Closing Documents…To Sign Or Not To Sign
By Mike Chesser.
This article is for contractors and people who supply them, and for owners and people who care about them. An example of the problem about which this article is written is the owner who has a contract with a builder to build a house. The house is built and paid for, and thereafter the owner gets a notice of lien from a plumbing company the owner never knew existed. Invariably the owner will fume and fuss and refuse to believe the lien might be a threat; since the owner has paid for the house the owner believes that he owes the plumber nothing. That answer makes good logical sense; it is the wrong answer.
A mechanic's lien is a tool by which a contractor, subcontractor, or supplier can enforce a right to be paid by an owner who can't, or won't, pay him. A mechanic's lien is also a tool by which an unwary owner can pay twice for goods or services. All of the circumstances under which a lien might be good for a contractor, or bad for an owner, are beyond the scope of this article. But there are a few things which should be said to avoid unnecessary heartache for everyone.
First, remember that a lien can be filed for work or materials not paid for over a period of 90 days after work is done. That means a contractor can complete a house, a closing can be completed, the contractor get paid, and up to 90 days later a lien be filed by someone who worked on the house, or supplied materials, but who has not been paid. This very fact makes the knowledge and integrity of the closing agent one of the most important elements of closing.
A builder friend called a week or so ago to say he signed "one of those affidavits" at a closing and that the affidavit was not quite accurate; he wondered what might happen. The affidavit he signed was a mechanic's lien affidavit, a standard document presented to a builder to be signed at closing. It attests that the house is complete and that all subcontractors have been paid. I know there is little understanding of the importance of the document, or why it should be accurate, since I so frequently see them signed casually.That happens most often when a builder intends to pay off his suppliers and subs from proceeds to be received at closing. Unfortunately, there are times when that never happens.
No one who participates in a closing has the prerogative to sign a closing document that is wrong, even if they intend thereafter to do something to correct it. I've said in this space before that all papers signed at closing should be accurate, and if they aren't they should not be signed.
Please, understand that it is a criminal act for a builder to sign an affidavit attesting that all subs and suppliers have been paid if the affidavit is not true. The closing agent's responsibility, when they know the problem, is to fix it.

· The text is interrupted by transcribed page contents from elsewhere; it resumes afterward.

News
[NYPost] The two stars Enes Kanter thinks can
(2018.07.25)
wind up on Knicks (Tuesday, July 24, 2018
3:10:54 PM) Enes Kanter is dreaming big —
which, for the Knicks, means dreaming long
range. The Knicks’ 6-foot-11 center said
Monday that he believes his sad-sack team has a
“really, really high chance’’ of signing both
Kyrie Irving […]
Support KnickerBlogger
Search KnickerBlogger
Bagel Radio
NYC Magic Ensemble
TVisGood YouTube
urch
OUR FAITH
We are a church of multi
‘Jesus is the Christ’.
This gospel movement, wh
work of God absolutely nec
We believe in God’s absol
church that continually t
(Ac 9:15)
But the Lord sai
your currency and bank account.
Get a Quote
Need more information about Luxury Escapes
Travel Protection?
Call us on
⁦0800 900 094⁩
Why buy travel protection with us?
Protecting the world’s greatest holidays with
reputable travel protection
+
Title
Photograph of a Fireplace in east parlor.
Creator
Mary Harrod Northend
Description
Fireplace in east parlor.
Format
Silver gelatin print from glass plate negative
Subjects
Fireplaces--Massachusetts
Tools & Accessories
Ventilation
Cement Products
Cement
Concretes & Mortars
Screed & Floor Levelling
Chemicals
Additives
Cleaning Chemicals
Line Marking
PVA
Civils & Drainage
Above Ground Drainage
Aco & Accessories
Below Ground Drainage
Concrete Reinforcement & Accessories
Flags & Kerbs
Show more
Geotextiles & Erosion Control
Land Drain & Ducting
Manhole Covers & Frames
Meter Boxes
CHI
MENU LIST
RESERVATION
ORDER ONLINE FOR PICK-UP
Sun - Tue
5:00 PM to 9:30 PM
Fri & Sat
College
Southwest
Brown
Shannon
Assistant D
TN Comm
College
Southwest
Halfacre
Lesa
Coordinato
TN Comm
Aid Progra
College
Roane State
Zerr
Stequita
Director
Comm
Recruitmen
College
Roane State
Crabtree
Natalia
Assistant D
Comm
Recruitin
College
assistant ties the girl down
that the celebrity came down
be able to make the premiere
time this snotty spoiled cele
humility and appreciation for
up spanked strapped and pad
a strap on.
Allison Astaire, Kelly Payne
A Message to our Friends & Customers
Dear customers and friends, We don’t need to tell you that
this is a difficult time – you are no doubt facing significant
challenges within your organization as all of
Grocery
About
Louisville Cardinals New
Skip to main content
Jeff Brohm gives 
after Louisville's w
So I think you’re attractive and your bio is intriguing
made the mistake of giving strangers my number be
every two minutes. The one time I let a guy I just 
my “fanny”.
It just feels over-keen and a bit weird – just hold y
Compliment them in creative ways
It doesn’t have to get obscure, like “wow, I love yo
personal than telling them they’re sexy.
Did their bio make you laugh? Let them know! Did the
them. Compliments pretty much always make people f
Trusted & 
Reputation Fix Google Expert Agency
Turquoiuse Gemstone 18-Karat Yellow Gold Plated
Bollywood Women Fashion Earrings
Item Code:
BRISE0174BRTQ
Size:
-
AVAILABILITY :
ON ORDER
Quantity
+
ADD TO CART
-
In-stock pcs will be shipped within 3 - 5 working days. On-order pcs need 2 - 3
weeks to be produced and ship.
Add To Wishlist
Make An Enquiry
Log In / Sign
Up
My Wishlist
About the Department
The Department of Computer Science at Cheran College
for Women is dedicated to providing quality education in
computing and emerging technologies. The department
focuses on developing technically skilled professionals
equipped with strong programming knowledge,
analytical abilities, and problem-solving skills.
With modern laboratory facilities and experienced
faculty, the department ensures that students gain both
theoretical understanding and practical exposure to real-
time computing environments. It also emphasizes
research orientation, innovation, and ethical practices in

They do that by amending the affidavit to specifically list the name and address of anyone who hasn't been paid, and then to pay them from the final draw.

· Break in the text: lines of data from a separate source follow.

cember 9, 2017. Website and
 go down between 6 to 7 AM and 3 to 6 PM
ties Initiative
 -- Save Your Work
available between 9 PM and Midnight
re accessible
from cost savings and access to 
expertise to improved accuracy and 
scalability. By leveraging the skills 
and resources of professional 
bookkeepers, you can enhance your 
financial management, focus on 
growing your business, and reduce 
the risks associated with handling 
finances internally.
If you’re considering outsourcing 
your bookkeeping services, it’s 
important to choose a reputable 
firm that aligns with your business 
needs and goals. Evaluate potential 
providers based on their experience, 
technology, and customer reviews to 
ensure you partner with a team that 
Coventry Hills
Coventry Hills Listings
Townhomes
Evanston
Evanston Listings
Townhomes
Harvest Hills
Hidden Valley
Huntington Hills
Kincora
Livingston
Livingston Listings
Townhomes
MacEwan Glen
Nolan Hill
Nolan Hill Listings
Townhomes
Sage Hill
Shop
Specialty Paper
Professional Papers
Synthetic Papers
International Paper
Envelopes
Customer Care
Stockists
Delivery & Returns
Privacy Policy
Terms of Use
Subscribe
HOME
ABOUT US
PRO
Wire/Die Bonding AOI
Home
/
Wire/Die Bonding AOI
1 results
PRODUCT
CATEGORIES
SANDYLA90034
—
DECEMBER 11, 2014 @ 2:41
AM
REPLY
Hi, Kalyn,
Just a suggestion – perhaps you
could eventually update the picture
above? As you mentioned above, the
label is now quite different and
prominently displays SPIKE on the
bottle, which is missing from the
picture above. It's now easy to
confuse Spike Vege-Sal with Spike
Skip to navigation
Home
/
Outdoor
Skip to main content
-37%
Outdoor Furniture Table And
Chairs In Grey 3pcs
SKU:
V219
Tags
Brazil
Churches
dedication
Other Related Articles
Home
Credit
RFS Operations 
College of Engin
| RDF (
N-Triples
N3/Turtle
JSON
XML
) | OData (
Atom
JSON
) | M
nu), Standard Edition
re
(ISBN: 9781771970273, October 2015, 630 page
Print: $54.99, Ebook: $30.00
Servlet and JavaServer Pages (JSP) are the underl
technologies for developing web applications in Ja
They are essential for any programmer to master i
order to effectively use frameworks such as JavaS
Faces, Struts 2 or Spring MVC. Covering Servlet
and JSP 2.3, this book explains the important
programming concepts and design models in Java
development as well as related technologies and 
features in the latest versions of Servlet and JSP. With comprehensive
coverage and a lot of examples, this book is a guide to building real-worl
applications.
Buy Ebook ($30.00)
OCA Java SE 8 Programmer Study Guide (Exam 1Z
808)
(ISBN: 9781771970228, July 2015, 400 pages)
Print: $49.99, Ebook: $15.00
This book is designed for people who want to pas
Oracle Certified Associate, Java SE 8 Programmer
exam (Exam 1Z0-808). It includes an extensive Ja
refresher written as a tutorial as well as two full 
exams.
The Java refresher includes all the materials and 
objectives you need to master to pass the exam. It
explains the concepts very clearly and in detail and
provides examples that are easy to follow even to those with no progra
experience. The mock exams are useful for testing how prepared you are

If the house is not finished or has a punch list, the items to be corrected or finished after closing should be reduced to writing and made a part of the closing documents.
The law contains familiar words and phrases, such as, "Ten dollars and other good and valuable consideration . . . " in a deed, or, " . . . hereby waiving demand, protest, and notice of protest" in a promissory note. People develop the unfortunate attitude, partially because of stiff, unfamiliar language, that closing documents are not supposed to be understandable, and don't really mean what they say; or that somehow they are standard and are to be signed even if technically wrong.
The theme of this article is that real estate closings and documents are serious business. Some words and phrases may be words of art, borrowed from past centuries. Others have very real commercial and even criminal significance. The fact that your closing agent must know the difference makes real estate closings an important profession. Be grateful to the closing attorney or agent who bothers to make sure all documents say what they mean.